After selling the company (Johan & Nyström) and 4 years in the wilderness, I am back where I belong. I have truly missed roasting coffee. I love turning on the roasting machine in the morning, smelling the coffee all day long och work directly with the farmers. It has been a journey getting back to the first love of coffee, and I am thankful that I am in many ways back where I started, a true love for coffee and the industry with all the passionate people.
Can you please introduce your roastery in a few short sentences?
We are Gringo Nordic, a curious little coffee roasting company in Gothenburg, Sweden. Established in May 2018. We source 100 % fully transparent speciality coffees from single farms, estates and cooperatives. We slow roast our coffee in small batches on a Loring 35 kilo. We focus on drink-friendly pleasurable coffees with a distinct personality.
What is the story behind your name and logo?
Johan, the main owner of the company, owns a coffee farm in Cauca Colombia, where the workers, and his part owner, simply calls him Gringo. So the name derives from that simple fact. For the logo we just wanted a clean simple style, to contrast the strong name (that has a lot of connotations for a lot of people).
What is the hardest part about being a roastery?
To make it work financially.
What is the one thing people still don’t get about coffee?
That coffee is not supposed to be bitter (read dark roasted) and is actually a fruit and should be considered as such.
Which one thing do you wish you’d done differently since starting a roasting business?
I have roasted coffee for a very long time, more than 20 years, so the biggest mistakes I left at my old company - Johan & Nyström - and try to learn from those mistakes (there I did a lot).
Is there a person in the industry people should know about?
Mario, who is our exporter in Huila Colombia. He helps out so much with the farmers he works with and the coffee he manages to export are just phenomenal.
What’s been your biggest failure?
I have done some serious failures in the tea-department and learnt that one should do what one understands. In my case I have learnt that I do not understand at all what goes on in the tea-world.
What are you most proud of?
That I, after almost 25 years of roasting, still love turning on the roasting machine in the morning, smelling the beans, make that first cup of coffee. There's a love for coffee that never ceases, which makes me proud, but mostly happy.

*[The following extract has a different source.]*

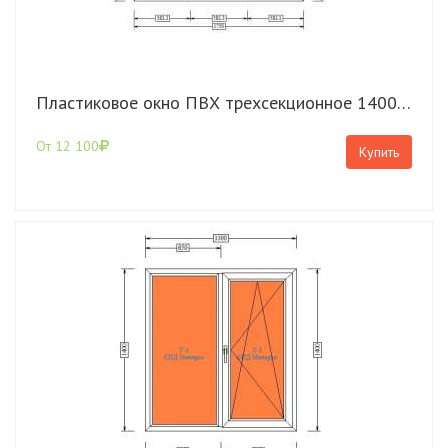
Пластиковое окно ПВХ трехсекционное 1400*1750 Rehau Blitz с поворотно откидной створкой
От 12 100
Купить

How will the specialty coffee market look like in 2025?
I have no idea, I am here and now, I never look that far ahead.
Tell us little bit about “The Cup” - best cup of coffee you’ve ever tasted?
Of course I have had a lot of great cups of coffee also at the cupping table, I cup every day, and it would be easy to say that this or that Geisha blew my mind. But usually the coffee you get in Yirgacheffe after a day on the road, tastes magically. Or the coffee I brew out in nature after a few hours of hiking. So maybe I just answer, I do not know, I have had too many.